I just tipped a bartender in xanax.
Theres a note on my antibiotics that says "Do not chew or crush. Swallow whole." I think that would be a good tattoo for just above my penis.
my mom just found my bong and asked what it was. I told her it was a hookah
and she bought it?!?
yeah...but her friends at work told her hookah was fun and now she wants to smoke it with me...im thinkin yes
Dude. Fucked her last night. Fucked her this morning. went downstairs for water. took 18 pack of Coors Light instead and took it back to my gf's. Got a blow job from her. Drinking the beer on my deck now. Best Day ever.
It ended with me crying and eating pizza in my closet.
Use motel 8. I'll give you my credit card #. i'll pay for it cuz i care about your vagina.

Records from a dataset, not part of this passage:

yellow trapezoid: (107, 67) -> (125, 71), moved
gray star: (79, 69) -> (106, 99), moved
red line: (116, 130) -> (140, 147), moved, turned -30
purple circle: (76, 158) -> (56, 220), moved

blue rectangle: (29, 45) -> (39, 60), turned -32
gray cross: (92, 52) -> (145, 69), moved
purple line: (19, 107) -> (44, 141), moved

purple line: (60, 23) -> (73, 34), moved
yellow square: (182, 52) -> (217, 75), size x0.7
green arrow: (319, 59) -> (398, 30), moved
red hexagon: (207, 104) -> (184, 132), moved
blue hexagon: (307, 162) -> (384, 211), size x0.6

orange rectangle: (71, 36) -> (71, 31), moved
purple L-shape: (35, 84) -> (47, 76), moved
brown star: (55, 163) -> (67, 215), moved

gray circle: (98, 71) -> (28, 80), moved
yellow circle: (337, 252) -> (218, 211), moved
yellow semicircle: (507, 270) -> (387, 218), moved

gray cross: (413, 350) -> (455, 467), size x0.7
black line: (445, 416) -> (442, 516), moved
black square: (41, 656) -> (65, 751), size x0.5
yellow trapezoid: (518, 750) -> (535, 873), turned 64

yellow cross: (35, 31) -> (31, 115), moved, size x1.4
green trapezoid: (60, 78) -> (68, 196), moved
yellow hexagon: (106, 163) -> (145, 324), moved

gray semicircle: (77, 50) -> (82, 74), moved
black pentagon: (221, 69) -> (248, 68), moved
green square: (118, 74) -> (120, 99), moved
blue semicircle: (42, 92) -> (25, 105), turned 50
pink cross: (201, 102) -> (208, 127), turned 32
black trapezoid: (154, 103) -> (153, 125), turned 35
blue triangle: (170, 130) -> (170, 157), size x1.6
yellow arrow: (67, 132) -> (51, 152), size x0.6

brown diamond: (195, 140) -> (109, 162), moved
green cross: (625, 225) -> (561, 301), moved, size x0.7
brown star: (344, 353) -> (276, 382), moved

Everytime I am with a guy I hope his penis is as big as yours. It never is. Thanks for setting that bar.
Making jello shots drunk, i apologize ahead of time if they are too strong Can't taste anything.
It wasn't until I took a shit, that I remembered that you assholes started spiking my shots with tobasco when I wasn't looking last night. Dicks.
SHE SITS THERE LIKE A DICK LIKE AN ACTUAL DICK JUST LIMP AND DUMB AND BLAH
I got my eyebrow ring humped out. How is that even possible?
My phone has started autocorrecting "monogamy" to "monogamish"
I don't really want to explain what i mean by this so just answer yes or no. are 5 cows enough?
So, I just ordered a breathalyzer for this weekend. I figured if I'm getting shitfaced, I should at least be scientific about it.